Por qué no se les ocurrió tener más hijos. Por qué. Qué tenía
la mierda que a su hijo le gustaba tanto. Qué habían hecho mal.
Él hacía
montoncitos con sus migas de pan en la mesa del comedor del colegio.
Cuando acababa, hacía los montoncitos de los demás; de su mesa; y
miraba hacia las demás mesas. Con la palma de la mano arrastraba los
deshechos y los juntaba en un gran montón, mientras procuraba un
ruido como de presa hidráulica, motor, camión de basura. Recogía
los platos de los niños de al lado, hacía una montañita con las
sobras en un único plato y dejaba los otros alrededor, sin ponerlos
unos encima de otros, para que la grasa no ensuciara el reverso,
cuando los coges sin guantes y te resbalan, y te dejan las manos sin
uso, por un rato.
En el patio, en el
recreo, buscaba los envoltorios de los bocadillos, las latas de
refresco, los papeles... Los recogía y lo intentaba meter todo en
las papeleras imposibles rebosantes; se imaginaba ratas gigantes
queriendo morderle las piernas, pero las asustaba con un grito.
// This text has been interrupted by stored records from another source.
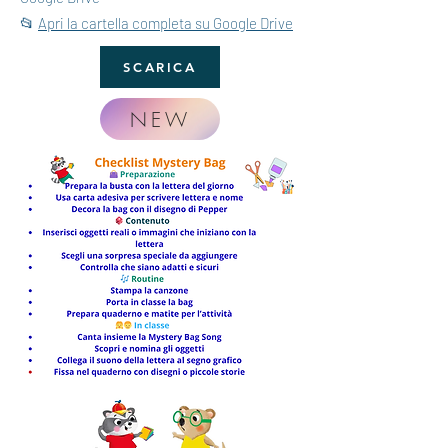
📂
Apri la cartella completa su Google Drive
SCARICA
NEW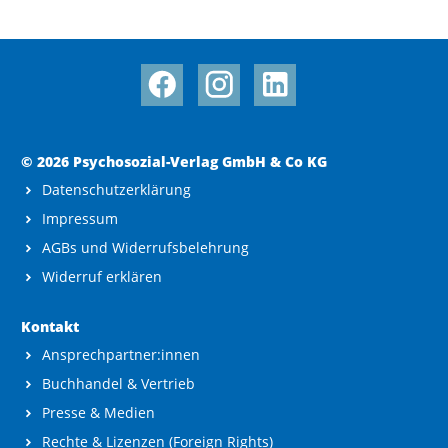
© 2026 Psychosozial-Verlag GmbH & Co KG
Datenschutzerklärung
Impressum
AGBs und Widerrufsbelehrung
Widerruf erklären
Kontakt
Ansprechpartner:innen
Buchhandel & Vertrieb
Presse & Medien
Rechte & Lizenzen (Foreign Rights)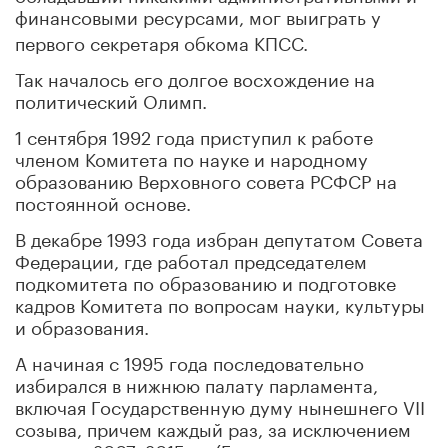
финансовыми ресурсами, мог выиграть у
первого секретаря обкома КПСС.
Так началось его долгое восхождение на
политический Олимп.
1 сентября 1992 года приступил к работе
членом Комитета по науке и народному
образованию Верховного совета РСФСР на
постоянной основе.
В декабре 1993 года избран депутатом Совета
Федерации, где работал председателем
подкомитета по образованию и подготовке
кадров Комитета по вопросам науки, культуры
и образования.
А начиная с 1995 года последовательно
избирался в нижнюю палату парламента,
включая Государственную думу нынешнего VII
созыва, причем каждый раз, за исключением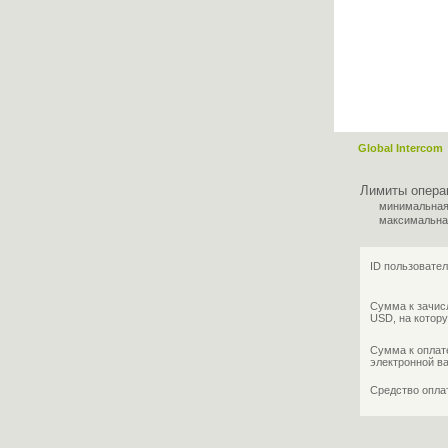
Global Intercom
Лимиты опера
минимальная
максимальна
ID пользовател
Сумма к зачис
USD, на котору
Сумма к оплат
электронной в
Средство опл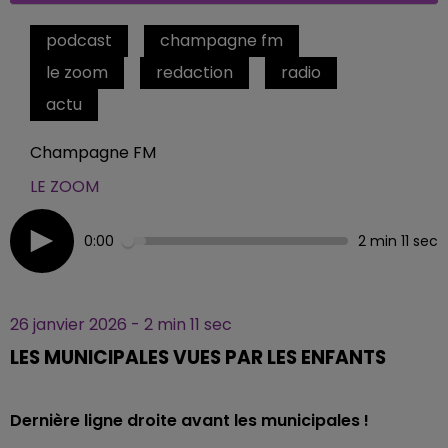
podcast
champagne fm
le zoom
redaction
radio
actu
Champagne FM
LE ZOOM
0:00
2 min 11 sec
26 janvier 2026 - 2 min 11 sec
LES MUNICIPALES VUES PAR LES ENFANTS
Dernière ligne droite avant les municipales !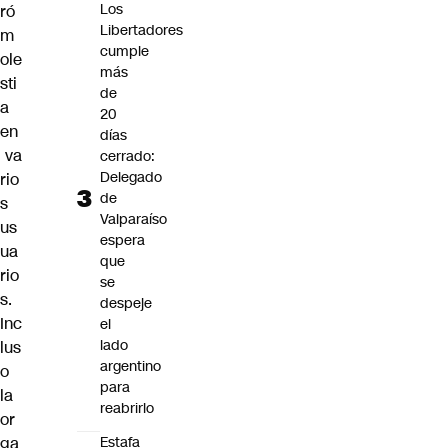
Los
ró
Libertadores
m
cumple
ole
más
sti
de
a
20
en
días
va
cerrado:
Delegado
rio
de
s
Valparaíso
us
espera
ua
que
rio
se
s.
despeje
Inc
el
lado
lus
argentino
o
para
la
reabrirlo
or
ga
Estafa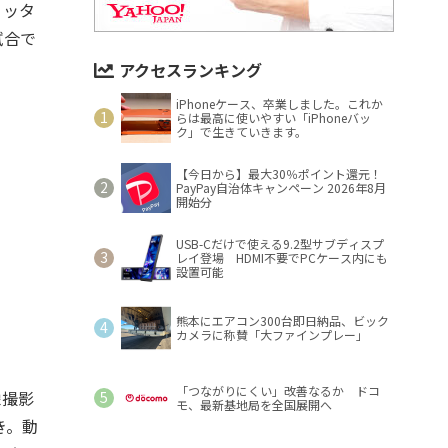
ミッタ
試合で
アクセスランキング
iPhoneケース、卒業しました。これか
らは最高に使いやすい「iPhoneバッ
ク」で生きていきます。
【今日から】最大30％ポイント還元！
PayPay自治体キャンペーン 2026年8月
開始分
USB-Cだけで使える9.2型サブディスプ
レイ登場 HDMI不要でPCケース内にも
設置可能
熊本にエアコン300台即日納品、ビック
カメラに称賛「大ファインプレー」
「つながりにくい」改善なるか ドコ
像撮影
モ、最新基地局を全国展開へ
き。動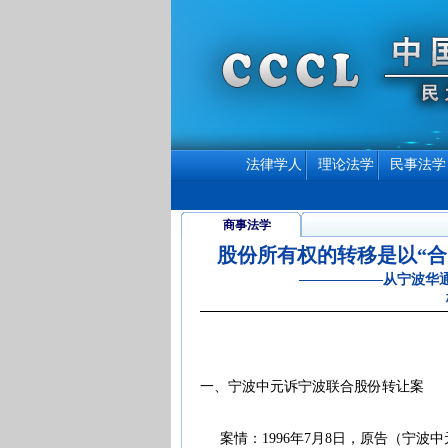
法律学人
理论法学
民事法学
商事法学
股份所有权的转移是以“合
——————从宁波华
一、宁波中元诉宁波联合股份转让案
案情：1996年7月8日，原告（宁波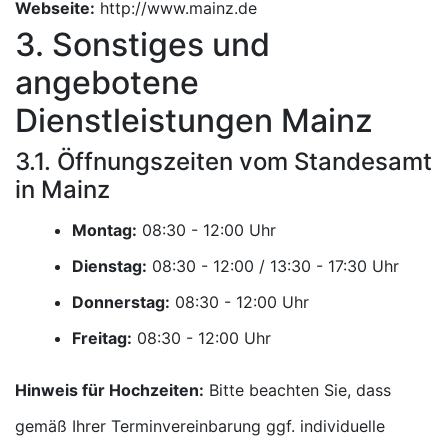
Webseite:
http://www.mainz.de
3. Sonstiges und
angebotene
Dienstleistungen Mainz
3.1. Öffnungszeiten vom Standesamt
in Mainz
Montag:
Uhr
Dienstag:
Uhr
Donnerstag:
Uhr
Freitag:
Uhr
Hinweis für Hochzeiten:
Bitte beachten Sie, dass
gemäß Ihrer Terminvereinbarung ggf. individuelle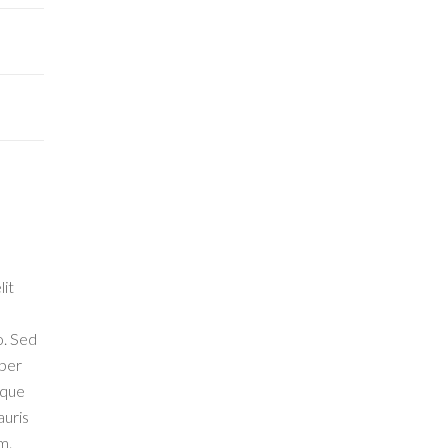
lit
o. Sed
 per
eque
auris
m.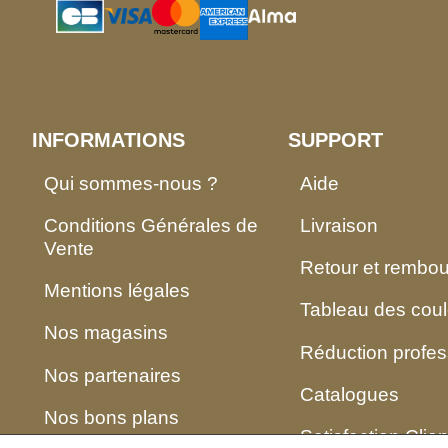
INFORMATIONS
SUPPORT
Qui sommes-nous ?
Aide
Conditions Générales de
Livraison
Vente
Retour et rembo
Mentions légales
Tableau des coul
Nos magasins
Réduction profes
Nos partenaires
Catalogues
Nos bons plans
Satisfaction Clien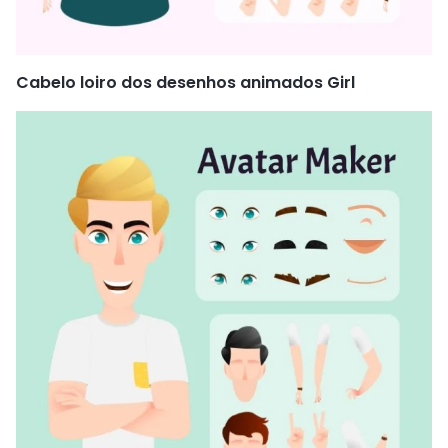
Cabelo loiro dos desenhos animados Girl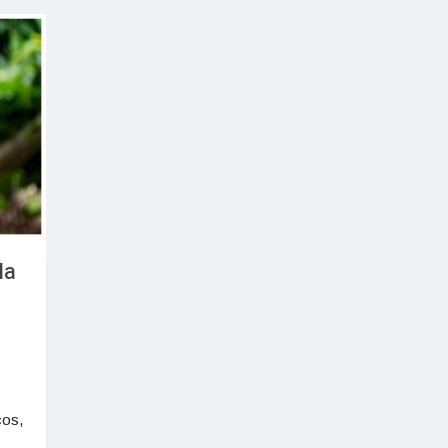
la
cos,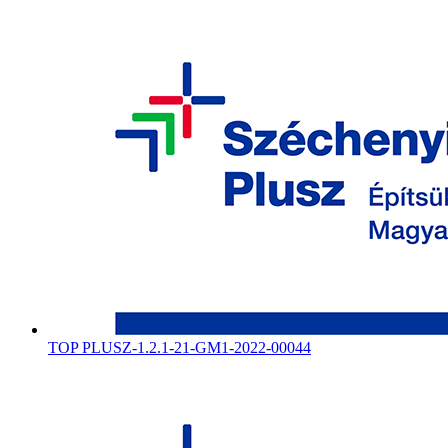
TOP PLUSZ-1.2.1-21-GM1-2022-00044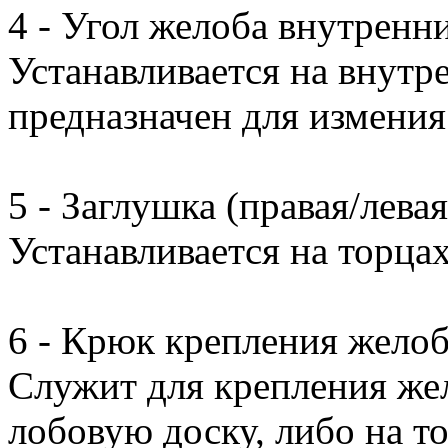
4 - Угол желоба внутренн
Устанавливается на внутр
предназначен для измения
5 - Заглушка (правая/левая
Устанавливается на торца
6 - Крюк крепления желоб
Служит для крепления жел
лобовую доску, либо на т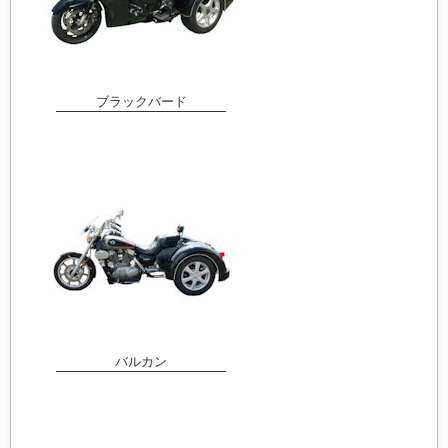
ブラックバード
バルカン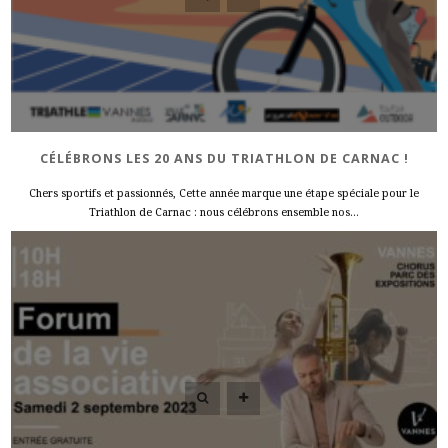
CÉLÉBRONS LES 20 ANS DU TRIATHLON DE CARNAC !
Chers sportifs et passionnés, Cette année marque une étape spéciale pour le
Triathlon de Carnac : nous célébrons ensemble nos...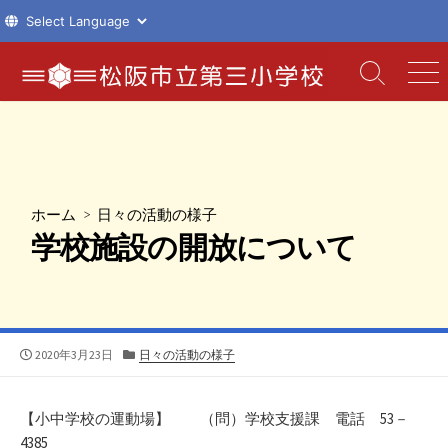
コ
ン
検
メ
索
ニ
テ
切
ュ
ン
り
ー
ツ
替
え
へ
ス
ホーム
>
日々の活動の様子
キ
学校施設の開放について
ッ
プ
公
カ
2020年3月23日
日々の活動の様子
開
テ
日
ゴ
リ
【小中学校の運動場】 （問）学校支援課 電話 53－
ー
4385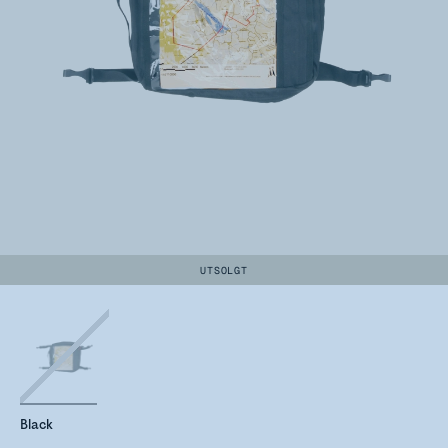
UTSOLGT
Black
Sus
verdaderos amigos se quedaron a su lado para siempre. Hablaban lo
mismo que él, poco.
Por la noche, en su
habitación, esperaba desde la ventana abierta a que pasara el camión
de la basura, con su luz característica que se reflejaba en las
paredes. Entonces podía dormir tranquilo.
Pero lo que más le
gustaba era ver al barrendero con su carrito, con su soledad y con su
tranquilidad. Pablo quería trabajar de eso cuando fuera mayor. Y
hacer montoncitos, un poco más grandes, con su escoba; y disponer de
una manguera, y mojar todas las calles desiertas. Y que le dejaran en
paz. Y pensar.
A los veintidós
años consiguió ser basurero. Y a los veintitrés, barrendero; con
su carrito, su escoba, su manguera y sus calles nocturnas desiertas.
Dejó el trabajo a
los treinta y cinco, cuando los libros que escribía se empezaron a
vender y los compromisos con la editorial le hicieron incompatible
ambos oficios.
Pero siguió
asomándose a la ventana, por las noches, para ver pasar al camión y
al carrito, a lo lejos, cuando había suerte. Y no dejó de hacer
montoncitos en su mesa, aunque fueran de palabras.